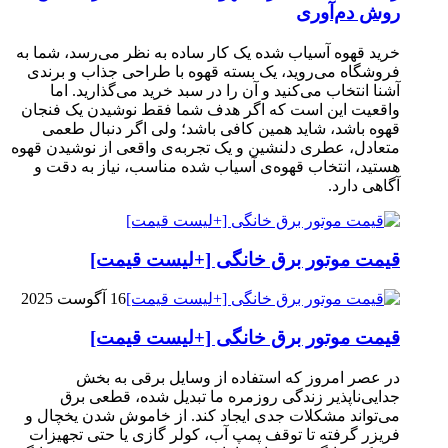
روش دم‌آوری
خرید قهوه آسیاب شده یک کار ساده به نظر می‌رسد، شما به
فروشگاه می‌روید، یک بسته قهوه با طراحی جذاب و برندی
آشنا انتخاب می‌کنید و آن را در سبد خرید می‌گذارید. اما
واقعیت این است که اگر هدف شما فقط نوشیدن یک فنجان
قهوه باشد، شاید همین کافی باشد؛ ولی اگر دنبال طعمی
متعادل، عطری دلنشین و یک تجربه‌ی واقعی از نوشیدن قهوه
هستید، انتخاب قهوه‌ی آسیاب شده مناسب، نیاز به دقت و
آگاهی دارد.
قیمت موتور برق خانگی [+لیست قیمت]
16 آگوست 2025
قیمت موتور برق خانگی [+لیست قیمت]
در عصر امروز که استفاده از وسایل برقی به بخش
جدایی‌ناپذیر زندگی روزمره ما تبدیل شده، قطعی برق
می‌تواند مشکلات جدی ایجاد کند. از خاموش شدن یخچال و
فریزر گرفته تا توقف پمپ آب، کولر گازی یا حتی تجهیزات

══════

Problem statement = Write out the lines above exactly, but only from the one containing "در عصر امروز که استفاده از وسایل برقی به بخش" through the last one.

Answer space =
در عصر امروز که استفاده از وسایل برقی به بخش
جدایی‌ناپذیر زندگی روزمره ما تبدیل شده، قطعی برق
می‌تواند مشکلات جدی ایجاد کند. از خاموش شدن یخچال و
فریزر گرفته تا توقف پمپ آب، کولر گازی یا حتی تجهیزات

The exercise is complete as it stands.